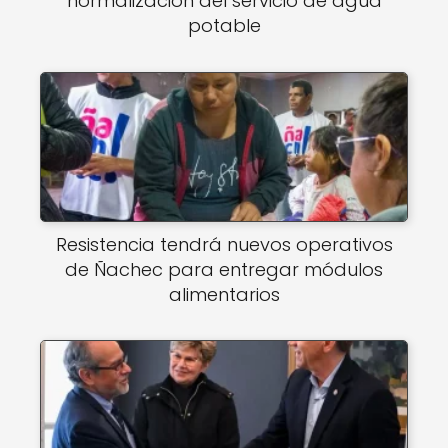
normalización del servicio de agua
potable
Resistencia tendrá nuevos operativos
de Ñachec para entregar módulos
alimentarios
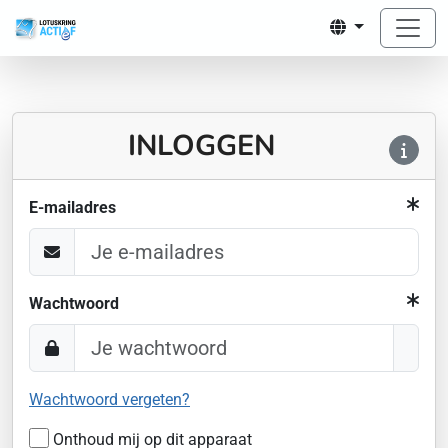
INLOGGEN
E-mailadres
Wachtwoord
Wachtwoord vergeten?
Onthoud mij op dit apparaat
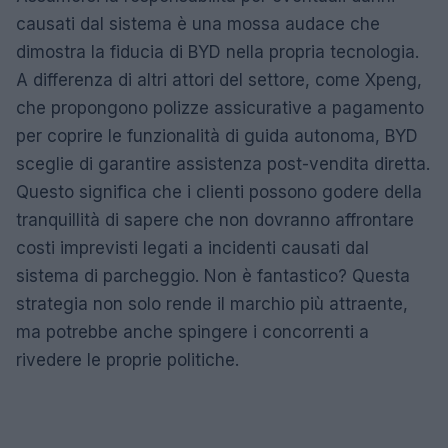
causati dal sistema è una mossa audace che
dimostra la fiducia di BYD nella propria tecnologia.
A differenza di altri attori del settore, come Xpeng,
che propongono polizze assicurative a pagamento
per coprire le funzionalità di guida autonoma, BYD
sceglie di garantire assistenza post-vendita diretta.
Questo significa che i clienti possono godere della
tranquillità di sapere che non dovranno affrontare
costi imprevisti legati a incidenti causati dal
sistema di parcheggio. Non è fantastico? Questa
strategia non solo rende il marchio più attraente,
ma potrebbe anche spingere i concorrenti a
rivedere le proprie politiche.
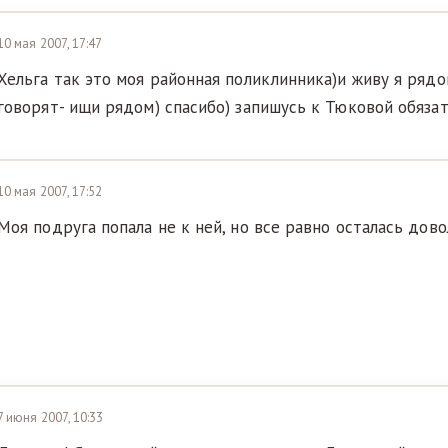
10 мая 2007, 17:47
Хельга так это моя районная поликлинника)и живу я рядо
говорят- ищи рядом) спасибо) запишусь к Тюковой обязат
10 мая 2007, 17:52
Моя подруга попала не к ней, но все равно осталась дов
7 июня 2007, 10:33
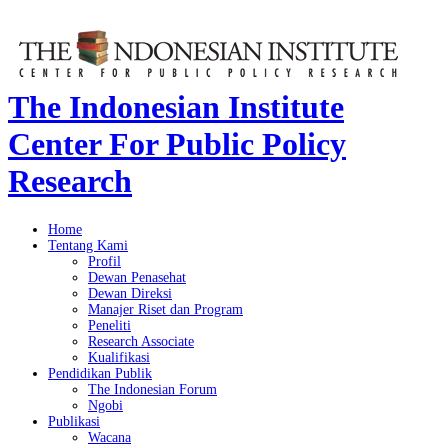
The Indonesian Institute
Center For Public Policy
Research
Home
Tentang Kami
Profil
Dewan Penasehat
Dewan Direksi
Manajer Riset dan Program
Peneliti
Research Associate
Kualifikasi
Pendidikan Publik
The Indonesian Forum
Ngobi
Publikasi
Wacana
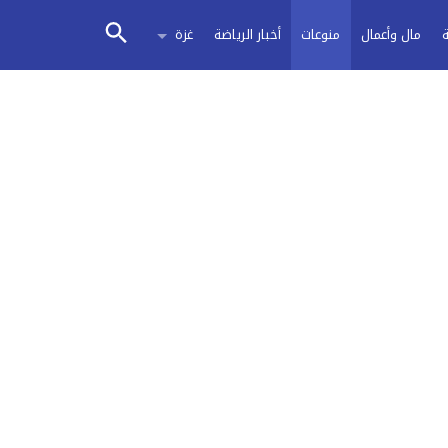
مال وأعمال
منوعات
أخبار الرياضة
غزة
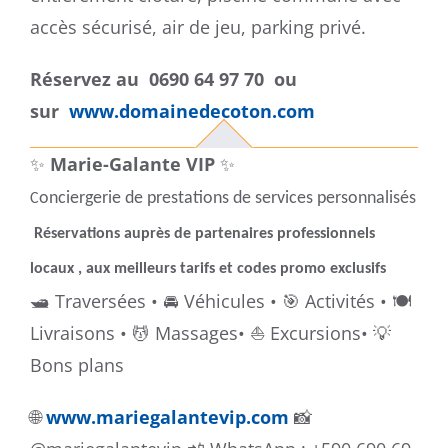
accès sécurisé, air de jeu, parking privé.
Réservez au 0690 64 97 70 ou
sur
www.domainedecoton.com
✨
Marie-Galante VIP
✨
onciergerie de prestations de services personnalisés
C
Réservations auprès de partenaires professionnels
locaux , aux meilleurs tarifs et codes promo exclusifs
🛥️ Traversées •
🚘 Véhicules
•
🎯 Activités • 🍽️
Livraisons • 💆 Massages
•
⛵️ Excursions
• 💡
Bons plans
🌐
www.mariegalantevip.com
📸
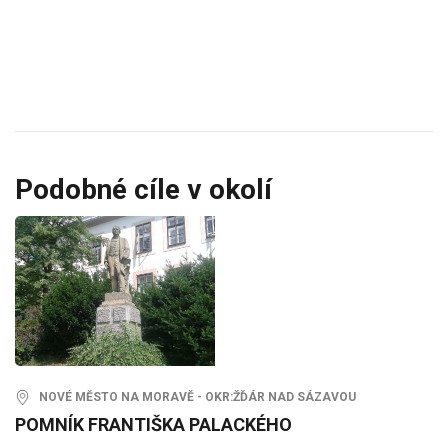
Podobné cíle v okolí
NOVÉ MĚSTO NA MORAVĚ - OKR:ŽĎÁR NAD SÁZAVOU
POMNÍK FRANTIŠKA PALACKÉHO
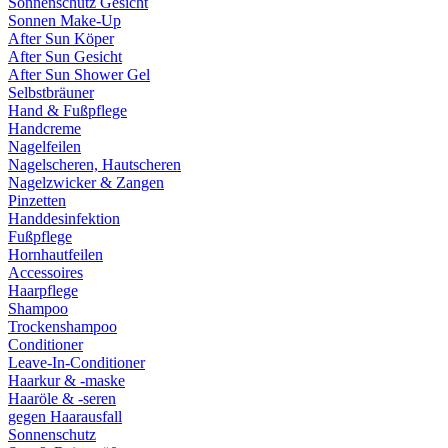
Sonnenschutz Gesicht
Sonnen Make-Up
After Sun Köper
After Sun Gesicht
After Sun Shower Gel
Selbstbräuner
Hand & Fußpflege
Handcreme
Nagelfeilen
Nagelscheren, Hautscheren
Nagelzwicker & Zangen
Pinzetten
Handdesinfektion
Fußpflege
Hornhautfeilen
Accessoires
Haarpflege
Shampoo
Trockenshampoo
Conditioner
Leave-In-Conditioner
Haarkur & -maske
Haaröle & -seren
gegen Haarausfall
Sonnenschutz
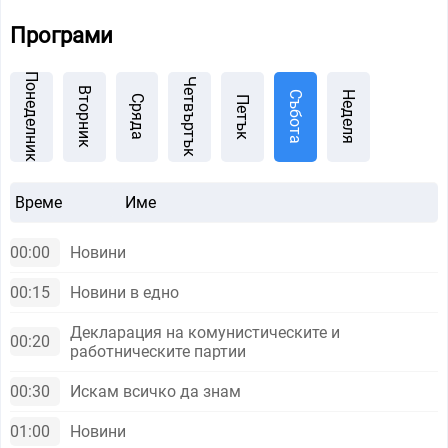
Програми
Понеделник
Четвъртък
Вторник
Събота
Неделя
Сряда
Петък
Време
Име
00:00
Новини
00:15
Новини в едно
Декларация на комунистическите и
00:20
работническите партии
00:30
Искам всичко да знам
01:00
Новини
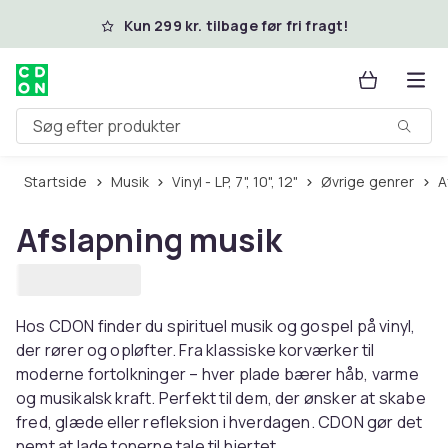
Spring til hovedindhold
Kun 299 kr. tilbage før fri fragt!
Søg efter produkter
Startside
Musik
Vinyl - LP, 7", 10", 12"
Øvrige genrer
Afslapning musik
Hos CDON finder du spirituel musik og gospel på vinyl,
der rører og opløfter. Fra klassiske korværker til
moderne fortolkninger – hver plade bærer håb, varme
og musikalsk kraft. Perfekt til dem, der ønsker at skabe
fred, glæde eller refleksion i hverdagen. CDON gør det
nemt at lade tonerne tale til hjertet.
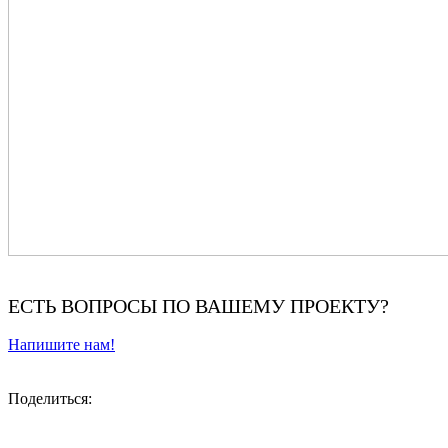
ЕСТЬ ВОПРОСЫ ПО ВАШЕМУ ПРОЕКТУ?
Напишите нам!
Поделиться:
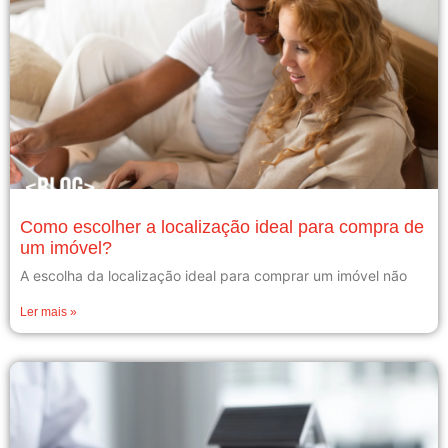
Como escolher a localização ideal para compra de
um imóvel?
A escolha da localização ideal para comprar um imóvel não
Ler mais »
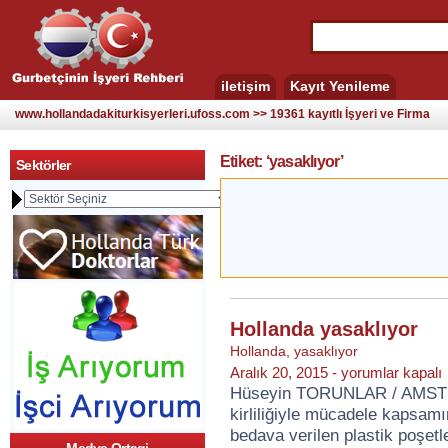
iletişim
Kayıt Yenileme
www.hollandadakiturkisyerleri.ufoss.com >> 19361 kayıtlı İşyeri ve Firma
Etiket: ‘yasaklıyor’
Sektörler
Hollanda yasaklıyor
Hollanda
,
yasaklıyor
Hollanda
Aralık 20, 2015 -
yorumlar kapalı
yasaklıyor
Hüseyin TORUNLAR / AMSTER
için
kirliliğiyle mücadele kapsamı
bedava verilen plastik poşetl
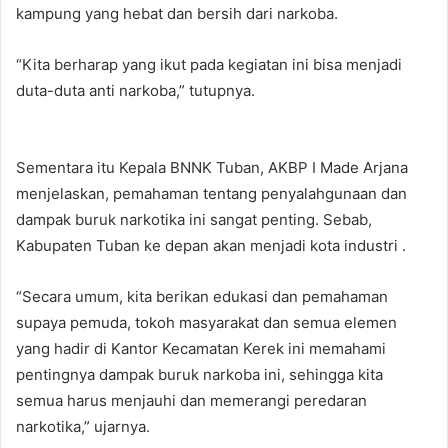
kampung yang hebat dan bersih dari narkoba.
“Kita berharap yang ikut pada kegiatan ini bisa menjadi
duta-duta anti narkoba,” tutupnya.
Sementara itu Kepala BNNK Tuban, AKBP I Made Arjana
menjelaskan, pemahaman tentang penyalahgunaan dan
dampak buruk narkotika ini sangat penting. Sebab,
Kabupaten Tuban ke depan akan menjadi kota industri .
“Secara umum, kita berikan edukasi dan pemahaman
supaya pemuda, tokoh masyarakat dan semua elemen
yang hadir di Kantor Kecamatan Kerek ini memahami
pentingnya dampak buruk narkoba ini, sehingga kita
semua harus menjauhi dan memerangi peredaran
narkotika,” ujarnya.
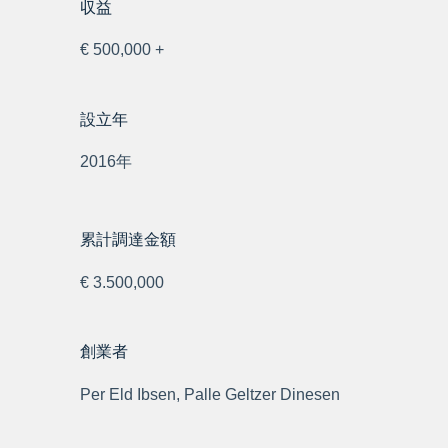
収益
€ 500,000 +
設立年
2016年
累計調達金額
€ 3.500,000
創業者
Per Eld Ibsen, Palle Geltzer Dinesen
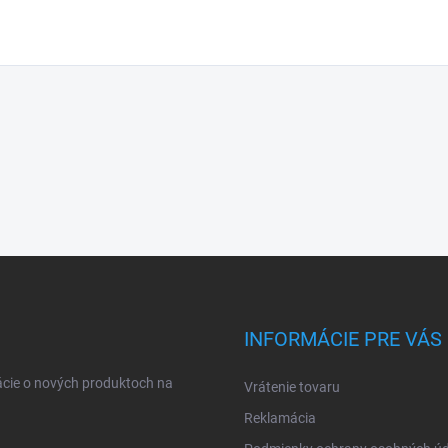
INFORMÁCIE PRE VÁS
ácie o nových produktoch na
Vrátenie tovaru
Reklamácia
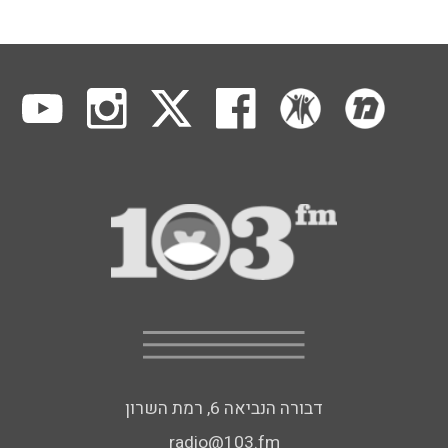
דבורה הנביאה 6, רמת השרון
radio@103.fm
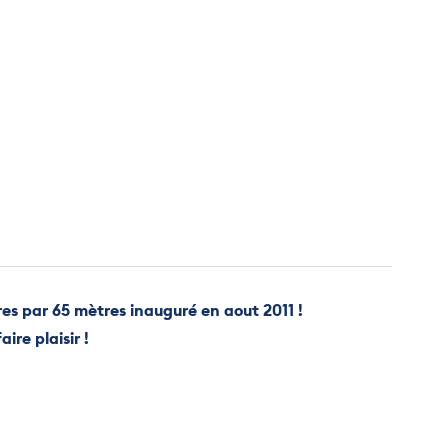
es par 65 mètres inauguré en aout 2011 !
re plaisir !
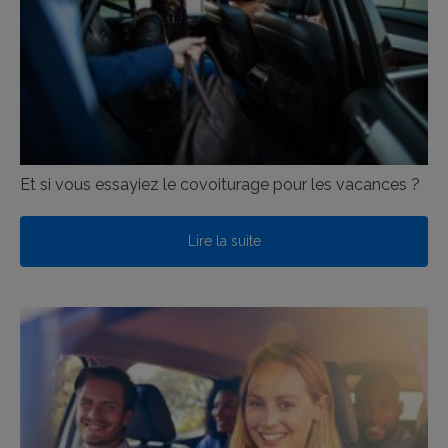
Et si vous essayiez le covoiturage pour les vacances ?
Lire la suite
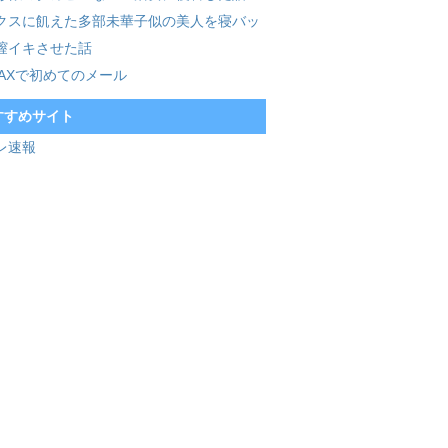
クスに飢えた多部未華子似の美人を寝バッ
膣イキさせた話
MAXで初めてのメール
すすめサイト
レ速報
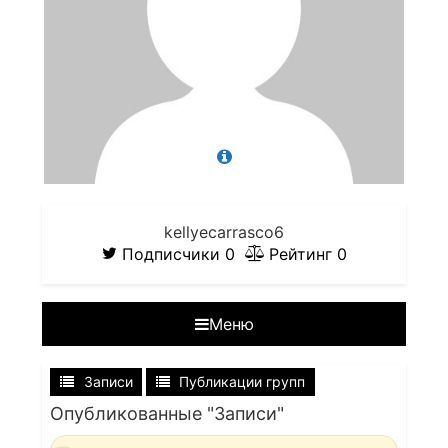
kellyecarrasco6
Подписчики
0
Рейтинг
0
Меню
Записи
Публикации групп
Опубликованные "Записи"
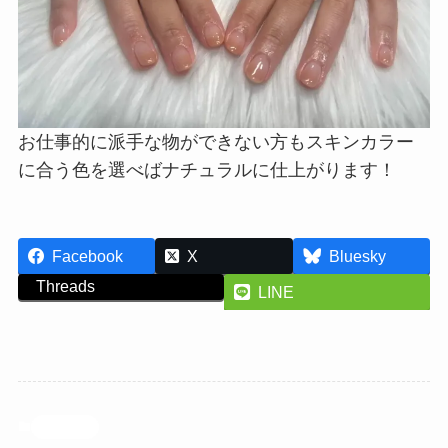
お仕事的に派手な物ができない方もスキンカラー
に合う色を選べばナチュラルに仕上がります！
Facebook
X
Bluesky
Threads
LINE
投稿記事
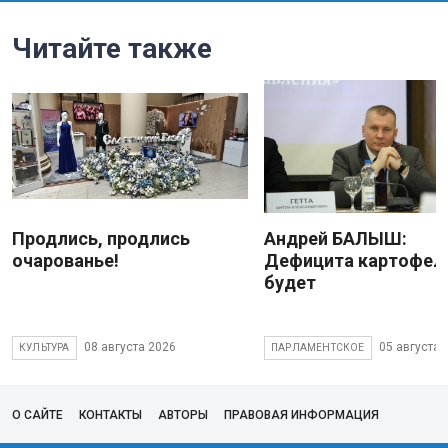
Читайте также
Продлись, продлись
Андрей БАЛЫШ:
очарованье!
Дефицита картофеля
будет
08 августа 2026
05 августа 
КУЛЬТУРА
ПАРЛАМЕНТСКОЕ
О САЙТЕ
КОНТАКТЫ
АВТОРЫ
ПРАВОВАЯ ИНФОРМАЦИЯ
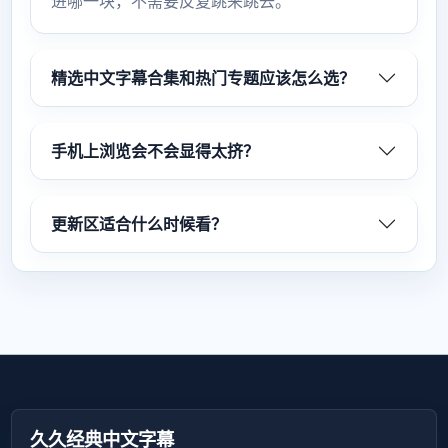
进哪一块，不需要反复跳来跳去。
精选中文字幕合集和热门专题应该怎么选？
手机上浏览会不会显得太挤？
更新区适合什么时候看？
久久经典中文字幕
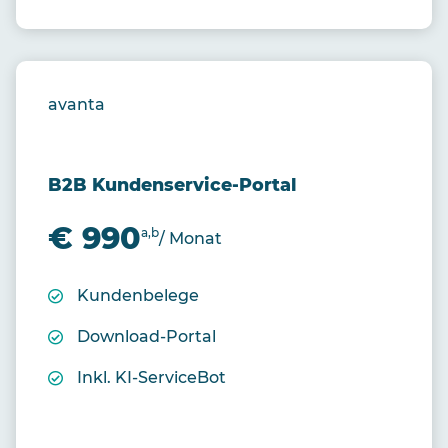
avanta
B2B Kundenservice-Portal
€ 990
a,b
/ Monat
Kundenbelege
Download-Portal
Inkl. KI-ServiceBot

• [What this task involves]:
Transcribe the material above in full. No picture is to be copied.

• [Solution for this task]:
normalización del servicio de agua
potable
Resistencia tendrá nuevos operativos
de Ñachec para entregar módulos
alimentarios
INLOGGEN
E-mailadres
Wachtwoord
Wachtwoord vergeten?
Onthoud mij op dit apparaat
causati dal sistema è una mossa audace che
dimostra la fiducia di BYD nella propria tecnologia.
A differenza di altri attori del settore, come Xpeng,
che propongono polizze assicurative a pagamento
per coprire le funzionalità di guida autonoma, BYD
sceglie di garantire assistenza post-vendita diretta.
Questo significa che i clienti possono godere della
tranquillità di sapere che non dovranno affrontare
costi imprevisti legati a incidenti causati dal
sistema di parcheggio. Non è fantastico? Questa
strategia non solo rende il marchio più attraente,
ma potrebbe anche spingere i concorrenti a
rivedere le proprie politiche.
10 мая 2007, 17:47
Хельга так это моя районная поликлинника)и живу я рядо
говорят- ищи рядом) спасибо) запишусь к Тюковой обязат
10 мая 2007, 17:52
Моя подруга попала не к ней, но все равно осталась дов
7 июня 2007, 10:33
The Indonesian Institute
Center For Public Policy
Research
Home
Tentang Kami
Profil
Dewan Penasehat
Dewan Direksi
Manajer Riset dan Program
Peneliti
Research Associate
Kualifikasi
Pendidikan Publik
The Indonesian Forum
Ngobi
Publikasi
Wacana
مال وأعمال
منوعات
أخبار الرياضة
غزة
accès sécurisé, air de jeu, parking privé.
Réservez au 0690 64 97 70 ou
sur
www.domainedecoton.com
✨
Marie-Galante VIP
✨
onciergerie de prestations de services personnalisés
C
Réservations auprès de partenaires professionnels
locaux , aux meilleurs tarifs et codes promo exclusifs
🛥️ Traversées •
🚘 Véhicules
•
🎯 Activités • 🍽️
Livraisons • 💆 Massages
•
⛵️ Excursions
• 💡
Bons plans
🌐
www.mariegalantevip.com
📸
Podobné cíle v okolí
NOVÉ MĚSTO NA MORAVĚ - OKR:ŽĎÁR NAD SÁZAVOU
POMNÍK FRANTIŠKA PALACKÉHO
Sonnenschutz Gesicht
Sonnen Make-Up
After Sun Köper
After Sun Gesicht
After Sun Shower Gel
Selbstbräuner
Hand & Fußpflege
Handcreme
Nagelfeilen
Nagelscheren, Hautscheren
Nagelzwicker & Zangen
Pinzetten
Handdesinfektion
Fußpflege
Hornhautfeilen
Accessoires
Haarpflege
Shampoo
Trockenshampoo
Conditioner
Leave-In-Conditioner
Haarkur & -maske
Haaröle & -seren
gegen Haarausfall
Sonnenschutz
Програми
Понеделник
Четвъртък
Вторник
Събота
Неделя
Сряда
Петък
Време
Име
00:00
Новини
00:15
Новини в едно
Декларация на комунистическите и
00:20
работническите партии
00:30
Искам всичко да знам
01:00
Новини
Spring til hovedindhold
Kun 299 kr. tilbage før fri fragt!
Søg efter produkter
Startside
Musik
Vinyl - LP, 7", 10", 12"
Øvrige genrer
Afslapning musik
Hos CDON finder du spirituel musik og gospel på vinyl,
der rører og opløfter. Fra klassiske korværker til
moderne fortolkninger – hver plade bærer håb, varme
og musikalsk kraft. Perfekt til dem, der ønsker at skabe
fred, glæde eller refleksion i hverdagen. CDON gør det
nemt at lade tonerne tale til hjertet.
ЕСТЬ ВОПРОСЫ ПО ВАШЕМУ ПРОЕКТУ?
Напишите нам!
Поделиться:
Como escolher a localização ideal para compra de
um imóvel?
A escolha da localização ideal para comprar um imóvel não
Ler mais »
iletişim
Kayıt Yenileme
www.hollandadakiturkisyerleri.ufoss.com >> 19361 kayıtlı İşyeri ve Firma
Etiket: ‘yasaklıyor’
Sektörler
Hollanda yasaklıyor
Hollanda
,
yasaklıyor
Hollanda
Aralık 20, 2015 -
yorumlar kapalı
yasaklıyor
Hüseyin TORUNLAR / AMSTER
için
kirliliğiyle mücadele kapsamı
bedava verilen plastik poşetl
kampung yang hebat dan bersih dari narkoba.
“Kita berharap yang ikut pada kegiatan ini bisa menjadi
duta-duta anti narkoba,” tutupnya.
Sementara itu Kepala BNNK Tuban, AKBP I Made Arjana
menjelaskan, pemahaman tentang penyalahgunaan dan
dampak buruk narkotika ini sangat penting. Sebab,
Kabupaten Tuban ke depan akan menjadi kota industri .
“Secara umum, kita berikan edukasi dan pemahaman
supaya pemuda, tokoh masyarakat dan semua elemen
yang hadir di Kantor Kecamatan Kerek ini memahami
pentingnya dampak buruk narkoba ini, sehingga kita
semua harus menjauhi dan memerangi peredaran
narkotika,” ujarnya.
収益
€ 500,000 +
設立年
2016年
累計調達金額
€ 3.500,000
創業者
Per Eld Ibsen, Palle Geltzer Dinesen
INFORMÁCIE PRE VÁS
ácie o nových produktoch na
Vrátenie tovaru
Reklamácia
דבורה הנביאה 6, רמת השרון
radio@103.fm
es par 65 mètres inauguré en aout 2011 !
re plaisir !
Et si vous essayiez le covoiturage pour les vacances ?
Lire la suite
クスに飢えた多部未華子似の美人を寝バッ
膣イキさせた話
MAXで初めてのメール
すすめサイト
レ速報
kellyecarrasco6
Подписчики
0
Рейтинг
0
Меню
Записи
Публикации групп
Опубликованные "Записи"
お仕事的に派手な物ができない方もスキンカラー
に合う色を選べばナチュラルに仕上がります！
Facebook
X
Bluesky
Threads
LINE
投稿記事
Читайте также
Продлись, продлись
Андрей БАЛЫШ:
очарованье!
Дефицита картофеля
будет
08 августа 2026
05 августа 
КУЛЬТУРА
ПАРЛАМЕНТСКОЕ
О САЙТЕ
КОНТАКТЫ
АВТОРЫ
ПРАВОВАЯ ИНФОРМАЦИЯ
进哪一块，不需要反复跳来跳去。
精选中文字幕合集和热门专题应该怎么选？
手机上浏览会不会显得太挤？
更新区适合什么时候看？
久久经典中文字幕
avanta
B2B Kundenservice-Portal
€ 990
a,b
/ Monat
Kundenbelege
Download-Portal
Inkl. KI-ServiceBot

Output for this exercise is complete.